Swasembada dalam sistem kapitalis sangatlah tidak relevan, berbanding terbalik dengan aturan Islam. Seorang pemimpin dalam pemerintahan Islam bertanggung jawab penuh melindungi rakyatnya. Adapun langkah yang diambil oleh seorang penguasa, adalah dengan memberi support penuh kepada para petani, nelayan, dan UKM agar bisa memproduksi bahan pangan dengan kualitas yang tidak kalah bagus dengan barang luar, guna mewujudkan swasembada pangan dan menutup rapat celah impor, terlebih yang akan menyebabkan produk dalam negeri tidak bisa dipasarkan.

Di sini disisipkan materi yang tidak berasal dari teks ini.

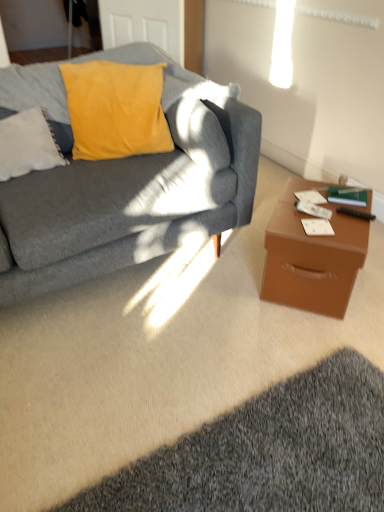 I want to click on free region on the left part of green matte book at right, so click(306, 202). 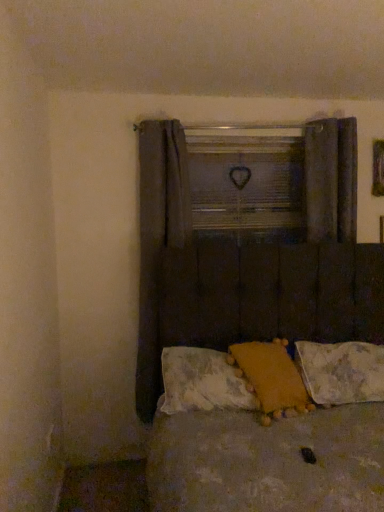 Question: Considering the positions of point (208, 334) and point (319, 239), is point (208, 334) closer or farther from the camera than point (319, 239)?

Choices:
 (A) farther
 (B) closer

Answer: (B)

Question: In terms of size, does brown tufted headboard at center appear bigger or smaller than dark fabric curtain at right, the second curtain positioned from the left?

Choices:
 (A) big
 (B) small

Answer: (A)

Question: Which object is the farthest from the dark fabric curtain at right, the second curtain positioned from the left?

Choices:
 (A) fluffy yellow pillow at center, arranged as the second pillow when viewed from the left
 (B) fluffy yellow pillow at center, which ranks as the first pillow in left-to-right order
 (C) fluffy white pillow at lower right, which appears as the 3th pillow when viewed from the left
 (D) brown tufted headboard at center
 (E) wooden heart at center

Answer: (B)

Question: Which object is positioned farthest from the wooden heart at center?

Choices:
 (A) dark fabric curtain at left, which is the second curtain from right to left
 (B) fluffy yellow pillow at center, which ranks as the first pillow in left-to-right order
 (C) dark fabric curtain at right, the second curtain positioned from the left
 (D) fluffy yellow pillow at center, arranged as the second pillow when viewed from the right
 (E) fluffy white pillow at lower right, which is counted as the first pillow, starting from the right

Answer: (B) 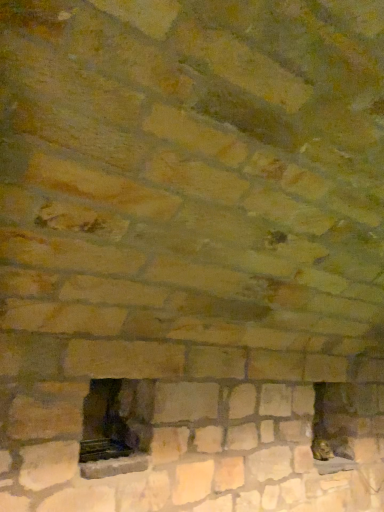 Describe the element at coordinates (322, 449) in the screenshot. The width and height of the screenshot is (384, 512). I see `shiny metallic animal at lower right` at that location.

What is the approximate height of shiny metallic animal at lower right?

shiny metallic animal at lower right is 6.26 inches tall.

The image size is (384, 512). Find the location of `shiny metallic animal at lower right`. shiny metallic animal at lower right is located at coordinates (322, 449).

Find the location of `shiny metallic animal at lower right`. shiny metallic animal at lower right is located at coordinates (322, 449). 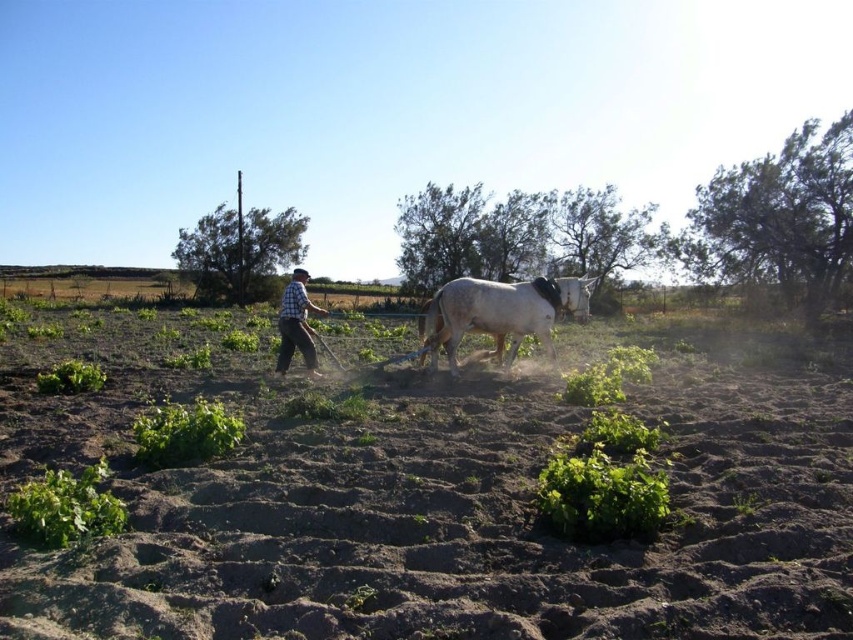 You are standing at the edge of the field and want to reach the brown soil at center without getting too close to the checkered fabric shirt at center. What is the minimum distance you need to walk to avoid the shirt?

The minimum distance you need to walk is 4.82 meters away from the checkered fabric shirt at center to reach the brown soil at center.

You are a farmer planning to plant seeds in the brown soil at center. Based on the scene description, where exactly should you focus your planting efforts?

The brown soil at center is located at point (433, 509), so you should focus your planting efforts there.

Based on the scene description, where is the white matte horse at center located in terms of coordinates?

The white matte horse at center is located at coordinates point [502,310]. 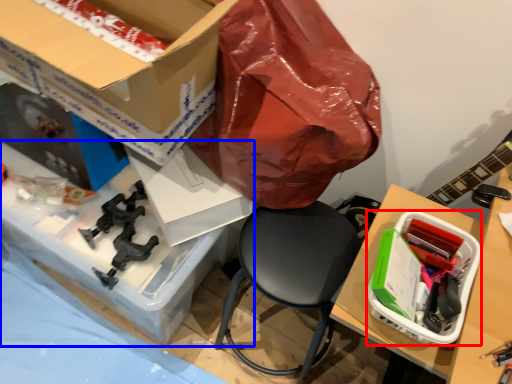 Question: Which object appears farthest to the camera in this image, box (highlighted by a red box) or desk (highlighted by a blue box)?

Choices:
 (A) box
 (B) desk

Answer: (B) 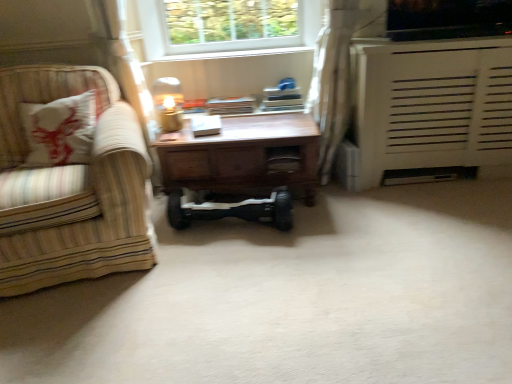 Question: Is white matte radiator at right positioned far away from wooden desk at center?

Choices:
 (A) yes
 (B) no

Answer: (B)

Question: From a real-world perspective, is white matte radiator at right located higher than wooden desk at center?

Choices:
 (A) yes
 (B) no

Answer: (A)

Question: Does white matte radiator at right have a larger size compared to wooden desk at center?

Choices:
 (A) no
 (B) yes

Answer: (B)

Question: Considering the relative sizes of white matte radiator at right and wooden desk at center in the image provided, is white matte radiator at right thinner than wooden desk at center?

Choices:
 (A) no
 (B) yes

Answer: (A)

Question: Can wooden desk at center be found inside white matte radiator at right?

Choices:
 (A) no
 (B) yes

Answer: (A)

Question: Does white matte radiator at right appear on the right side of wooden desk at center?

Choices:
 (A) no
 (B) yes

Answer: (B)

Question: From the image's perspective, is wooden drawer at center under striped fabric armchair at left?

Choices:
 (A) yes
 (B) no

Answer: (B)

Question: Can you confirm if wooden drawer at center is bigger than striped fabric armchair at left?

Choices:
 (A) no
 (B) yes

Answer: (A)

Question: Could striped fabric armchair at left be considered to be inside wooden drawer at center?

Choices:
 (A) yes
 (B) no

Answer: (B)

Question: Is wooden drawer at center wider than striped fabric armchair at left?

Choices:
 (A) no
 (B) yes

Answer: (A)

Question: Is wooden drawer at center facing away from striped fabric armchair at left?

Choices:
 (A) no
 (B) yes

Answer: (A)

Question: Is wooden drawer at center directly adjacent to striped fabric armchair at left?

Choices:
 (A) no
 (B) yes

Answer: (A)

Question: Does matte gold table lamp at center have a lesser height compared to white matte radiator at right?

Choices:
 (A) yes
 (B) no

Answer: (A)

Negara akan menyediakan lahan pertanian kepada masyarakat yang tidak mampu, serta memberikan bantuan berupa bahan yang dibutuhkan bagi petani, seperti bibit unggul, pupuk, dan obat-obatan serta menyebarluaskan teknik-teknik modern yang lebih efisien di kalangan petani, begitu pula bagi para nelayan, dan UKM. Untuk menjamin hal itu pemerintah akan memberikan modal secara gratis kepada mereka. Selain itu negara akan mengontrol penuh alih fungsi serta mendukung perluasan lahan pertanian dengan cara menghidupkan lahan mati.
“Siapa saja yang telah menghidupkan sebidang tanah mati, maka tanah itu menjadi miliknya.” (HR. Al-Bukhari)
Sedangkan di sektor perdagangan, penguasa akan menjamin harga komoditas hasil pertanian, agar mekanisme penjualan bisa berjalan tanpa adanya manipulatif baik dari pembeli maupun penjual. Selain itu negara akan selalu selektif dalam kebijakan masuknya barang dari luar, jika memang barang tersebut tidak dapat diproduksi dalam negeri maka akan dibuka keran impor, tetapi sebaliknya jika barang masih bisa diproduksi dalam negeri maka impor akan ditutup rapat.
Itulah aturan yang telah ditetapkan dalam syariat Islam, maka sudah selayaknya kita sebagai seorang muslim harus taat dan tunduk kepada hukum-hukum yang telah ditetapkan oleh Allah Swt. dan dicontohkan oleh Rasulullah saw, selain akan mendapatkan rida dariNya, pasti akan mendatangkan manfaat berupa ketahanan di bidang pangan karena optimalnya periayahan pemimpin terhadap rakyatnya.